Liputan6.com, New York Pro dan kontra terkait penggunaan kacamata pintar Google Glass di ruang publik kembali bergulir. Setelah sempat dilarang digunakan di sejumlah tempat umum, kini menurut hasil survei yang dilakukan perusahaan riset Toluna, terungkap bahwa sekitar 72% warga Amerika Serikat (AS) menolak pemasaran Google Glass secara luas.
Mengutip laman Cnet, Jumat (11/4/2014), alasan privasi dan keamanan menjadi kekhawatiran yang paling banyak diungkapkan oleh para peserta survei yang diadakan Toluna. Dua dari lima orang mengaku sangat khawatir data privasinya dapat diakses oleh orang-orang yang menggunakan Google Glass. Sementara sebagian lainnya menduga kegiatan pribadinya dapat diintai secara diam-diam oleh Google Glass.
Namun hasil survei dari Toluna juga mengungkapkan jika 28% warga AS sangat antusias dengan kehadiran Google Glass. Kacamata pintar pertama besutan Google dinilai mampu menjadi perangkat alternatif selain smartphone yang mampu mendukung berbagai kegiatan penggunanya.
Sebelumnya dilansir laman CNN, salah satu fitur yang paling kontroversial dari Google Glass adalah tersedianya kamera kecil yang dapat merekam video 720p atau snap foto-foto. Tidak ada lampu indikator yang menunjukkan kamera aktif, sehingga dikhawatirkan dapat digunakan untuk merekam privasi orang lain secara diam-diam.

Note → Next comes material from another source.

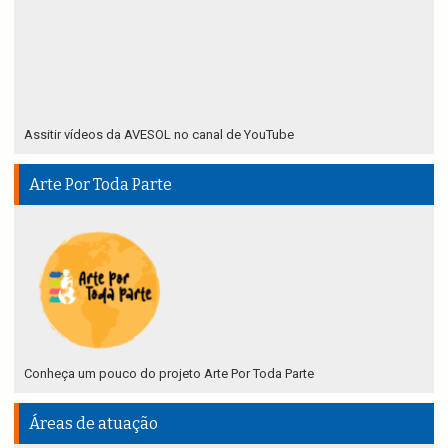
Assitir vídeos da AVESOL no canal de YouTube
Arte Por Toda Parte
Conheça um pouco do projeto Arte Por Toda Parte
Áreas de atuação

Google sendiri diketahui baru saja membuka penjualan kacamata pintar Google Glass secara perdana kepada publik khusus untuk konsumen di AS. Ini adalah penjualan perdana Google Glass untuk publik. Awalnya Glass baru dipasarkan untuk para developer saja melalui program "Explorers", namun kemudian Google memperluasnya.
Penjualan akan dibuka per 15 April mulai pukul 09.00 pagi waktu New York hingga 24 jam ke depan secara online. Google Glass dipasarkan seharga USD 1.500 (sekitar Rp 17 jutaan).